--- Task ---
Read through the listing below, and copy every line where the string "không" appears.

***

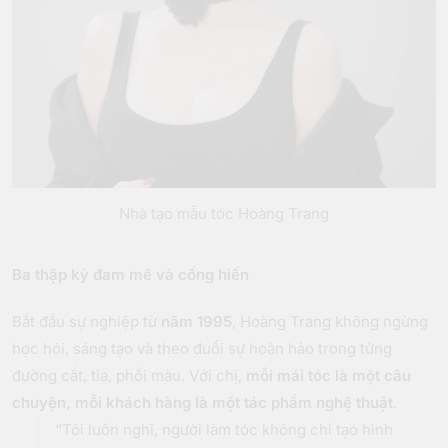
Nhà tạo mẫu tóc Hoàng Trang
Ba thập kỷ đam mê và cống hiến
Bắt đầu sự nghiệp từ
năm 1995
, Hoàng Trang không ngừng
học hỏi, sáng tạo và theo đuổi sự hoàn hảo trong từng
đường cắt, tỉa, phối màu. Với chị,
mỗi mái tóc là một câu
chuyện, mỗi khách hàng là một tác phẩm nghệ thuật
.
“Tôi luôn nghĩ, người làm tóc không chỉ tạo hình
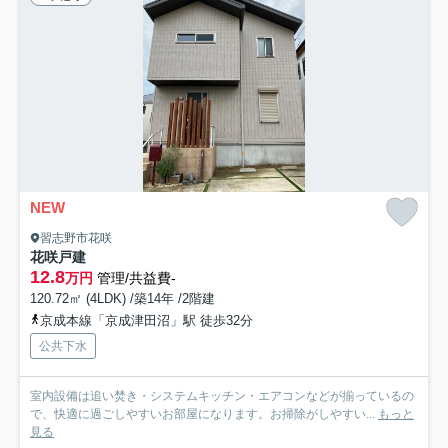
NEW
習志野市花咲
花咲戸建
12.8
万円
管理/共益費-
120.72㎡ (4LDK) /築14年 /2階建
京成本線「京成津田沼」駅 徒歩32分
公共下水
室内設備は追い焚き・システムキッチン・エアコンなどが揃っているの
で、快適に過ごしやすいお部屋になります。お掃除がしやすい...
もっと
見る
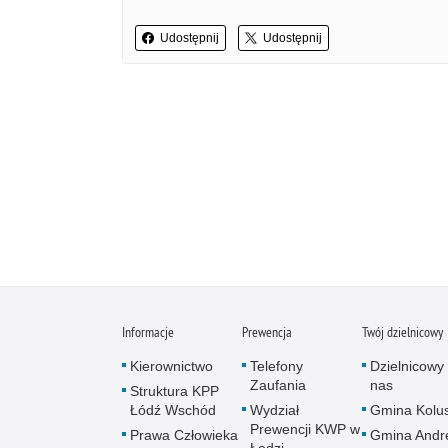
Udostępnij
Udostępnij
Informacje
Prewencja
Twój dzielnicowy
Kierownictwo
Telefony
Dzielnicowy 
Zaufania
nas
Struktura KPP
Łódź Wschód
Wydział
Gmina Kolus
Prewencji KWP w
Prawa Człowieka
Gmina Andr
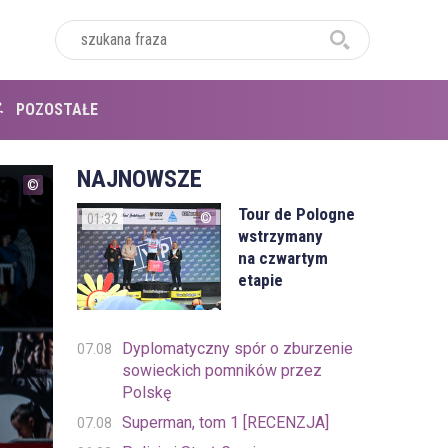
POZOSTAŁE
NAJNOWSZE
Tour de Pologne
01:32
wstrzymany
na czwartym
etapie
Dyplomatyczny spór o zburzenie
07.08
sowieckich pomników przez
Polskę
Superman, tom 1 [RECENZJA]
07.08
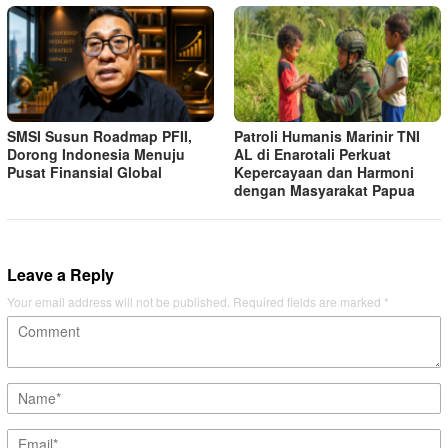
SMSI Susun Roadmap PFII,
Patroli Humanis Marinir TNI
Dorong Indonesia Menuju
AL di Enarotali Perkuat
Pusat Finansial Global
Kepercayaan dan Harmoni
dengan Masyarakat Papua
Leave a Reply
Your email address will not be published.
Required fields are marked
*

***

--- Exercise solution ---
, Hoàng Trang không ngừng
“Tôi luôn nghĩ, người làm tóc không chỉ tạo hình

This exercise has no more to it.